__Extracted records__
*** Block opens ***

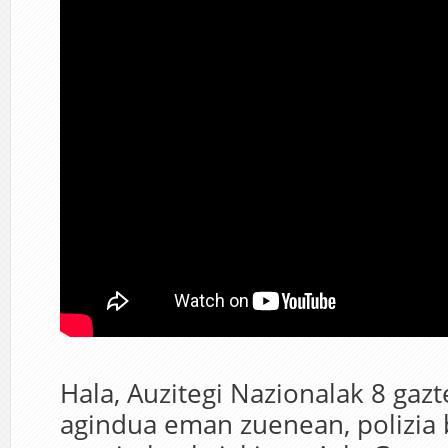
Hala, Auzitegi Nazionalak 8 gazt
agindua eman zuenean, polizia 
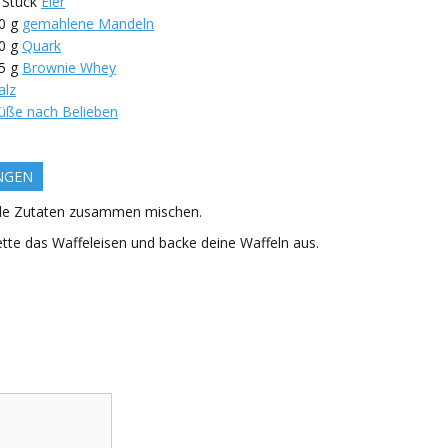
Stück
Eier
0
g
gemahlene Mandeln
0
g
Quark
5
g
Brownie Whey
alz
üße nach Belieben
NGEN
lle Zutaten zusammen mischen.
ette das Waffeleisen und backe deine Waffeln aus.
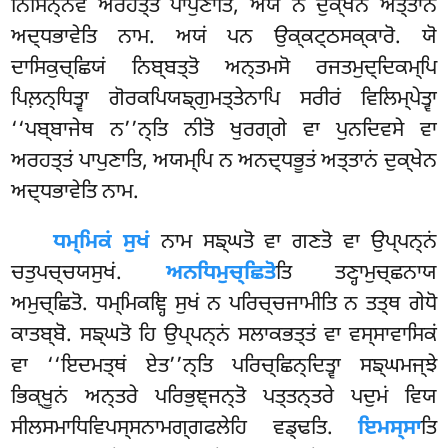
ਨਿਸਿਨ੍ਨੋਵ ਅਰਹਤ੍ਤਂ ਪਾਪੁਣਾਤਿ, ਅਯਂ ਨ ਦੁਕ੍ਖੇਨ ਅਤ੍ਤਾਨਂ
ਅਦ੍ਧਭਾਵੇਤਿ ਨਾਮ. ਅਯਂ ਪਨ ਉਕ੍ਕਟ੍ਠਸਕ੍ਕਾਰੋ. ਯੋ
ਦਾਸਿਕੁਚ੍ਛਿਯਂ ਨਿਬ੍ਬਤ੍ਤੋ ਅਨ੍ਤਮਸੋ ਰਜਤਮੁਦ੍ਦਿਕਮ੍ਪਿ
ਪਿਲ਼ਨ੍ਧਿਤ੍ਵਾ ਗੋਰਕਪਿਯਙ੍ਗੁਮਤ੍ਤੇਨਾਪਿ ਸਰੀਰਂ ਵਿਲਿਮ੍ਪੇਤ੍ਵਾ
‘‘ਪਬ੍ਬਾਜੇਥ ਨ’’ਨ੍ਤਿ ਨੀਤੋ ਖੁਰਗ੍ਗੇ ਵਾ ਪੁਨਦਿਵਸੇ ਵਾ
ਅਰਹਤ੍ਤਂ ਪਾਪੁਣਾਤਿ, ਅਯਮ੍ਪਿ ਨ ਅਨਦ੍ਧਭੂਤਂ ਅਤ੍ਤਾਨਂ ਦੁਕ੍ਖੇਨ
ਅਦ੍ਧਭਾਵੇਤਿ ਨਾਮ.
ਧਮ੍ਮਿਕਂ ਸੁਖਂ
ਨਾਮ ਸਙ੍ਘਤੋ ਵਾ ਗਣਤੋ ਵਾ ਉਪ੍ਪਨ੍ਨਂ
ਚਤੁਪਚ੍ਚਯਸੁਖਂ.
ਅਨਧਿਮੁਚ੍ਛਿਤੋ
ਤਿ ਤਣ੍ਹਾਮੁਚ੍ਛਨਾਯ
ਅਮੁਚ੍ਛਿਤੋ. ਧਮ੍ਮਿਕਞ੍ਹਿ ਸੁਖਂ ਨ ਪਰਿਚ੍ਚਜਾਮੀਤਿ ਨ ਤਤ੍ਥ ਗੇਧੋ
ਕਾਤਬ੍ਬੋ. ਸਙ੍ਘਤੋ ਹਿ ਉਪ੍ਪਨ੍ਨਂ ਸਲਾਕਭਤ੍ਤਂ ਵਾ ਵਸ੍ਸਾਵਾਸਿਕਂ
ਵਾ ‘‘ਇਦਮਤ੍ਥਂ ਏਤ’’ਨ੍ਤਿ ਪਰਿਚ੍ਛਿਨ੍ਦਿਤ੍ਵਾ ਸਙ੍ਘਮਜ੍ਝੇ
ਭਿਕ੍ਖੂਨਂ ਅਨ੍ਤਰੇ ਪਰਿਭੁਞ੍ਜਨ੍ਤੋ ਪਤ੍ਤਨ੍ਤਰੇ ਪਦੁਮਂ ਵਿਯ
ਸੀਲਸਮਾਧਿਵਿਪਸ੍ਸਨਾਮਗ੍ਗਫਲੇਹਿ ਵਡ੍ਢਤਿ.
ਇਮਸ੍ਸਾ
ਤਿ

*** Block closes ***

__Work order__
Output all the data, exactly, without images.

__Output for this exercise__
Hala, Auzitegi Nazionalak 8 gazt
agindua eman zuenean, polizia 
Stück
Eier
0
g
gemahlene Mandeln
0
g
Quark
5
g
Brownie Whey
alz
üße nach Belieben
NGEN
lle Zutaten zusammen mischen.
ette das Waffeleisen und backe deine Waffeln aus.
ਨਿਸਿਨ੍ਨੋਵ ਅਰਹਤ੍ਤਂ ਪਾਪੁਣਾਤਿ, ਅਯਂ ਨ ਦੁਕ੍ਖੇਨ ਅਤ੍ਤਾਨਂ
ਅਦ੍ਧਭਾਵੇਤਿ ਨਾਮ. ਅਯਂ ਪਨ ਉਕ੍ਕਟ੍ਠਸਕ੍ਕਾਰੋ. ਯੋ
ਦਾਸਿਕੁਚ੍ਛਿਯਂ ਨਿਬ੍ਬਤ੍ਤੋ ਅਨ੍ਤਮਸੋ ਰਜਤਮੁਦ੍ਦਿਕਮ੍ਪਿ
ਪਿਲ਼ਨ੍ਧਿਤ੍ਵਾ ਗੋਰਕਪਿਯਙ੍ਗੁਮਤ੍ਤੇਨਾਪਿ ਸਰੀਰਂ ਵਿਲਿਮ੍ਪੇਤ੍ਵਾ
‘‘ਪਬ੍ਬਾਜੇਥ ਨ’’ਨ੍ਤਿ ਨੀਤੋ ਖੁਰਗ੍ਗੇ ਵਾ ਪੁਨਦਿਵਸੇ ਵਾ
ਅਰਹਤ੍ਤਂ ਪਾਪੁਣਾਤਿ, ਅਯਮ੍ਪਿ ਨ ਅਨਦ੍ਧਭੂਤਂ ਅਤ੍ਤਾਨਂ ਦੁਕ੍ਖੇਨ
ਅਦ੍ਧਭਾਵੇਤਿ ਨਾਮ.
ਧਮ੍ਮਿਕਂ ਸੁਖਂ
ਨਾਮ ਸਙ੍ਘਤੋ ਵਾ ਗਣਤੋ ਵਾ ਉਪ੍ਪਨ੍ਨਂ
ਚਤੁਪਚ੍ਚਯਸੁਖਂ.
ਅਨਧਿਮੁਚ੍ਛਿਤੋ
ਤਿ ਤਣ੍ਹਾਮੁਚ੍ਛਨਾਯ
ਅਮੁਚ੍ਛਿਤੋ. ਧਮ੍ਮਿਕਞ੍ਹਿ ਸੁਖਂ ਨ ਪਰਿਚ੍ਚਜਾਮੀਤਿ ਨ ਤਤ੍ਥ ਗੇਧੋ
ਕਾਤਬ੍ਬੋ. ਸਙ੍ਘਤੋ ਹਿ ਉਪ੍ਪਨ੍ਨਂ ਸਲਾਕਭਤ੍ਤਂ ਵਾ ਵਸ੍ਸਾਵਾਸਿਕਂ
ਵਾ ‘‘ਇਦਮਤ੍ਥਂ ਏਤ’’ਨ੍ਤਿ ਪਰਿਚ੍ਛਿਨ੍ਦਿਤ੍ਵਾ ਸਙ੍ਘਮਜ੍ਝੇ
ਭਿਕ੍ਖੂਨਂ ਅਨ੍ਤਰੇ ਪਰਿਭੁਞ੍ਜਨ੍ਤੋ ਪਤ੍ਤਨ੍ਤਰੇ ਪਦੁਮਂ ਵਿਯ
ਸੀਲਸਮਾਧਿਵਿਪਸ੍ਸਨਾਮਗ੍ਗਫਲੇਹਿ ਵਡ੍ਢਤਿ.
ਇਮਸ੍ਸਾ
ਤਿ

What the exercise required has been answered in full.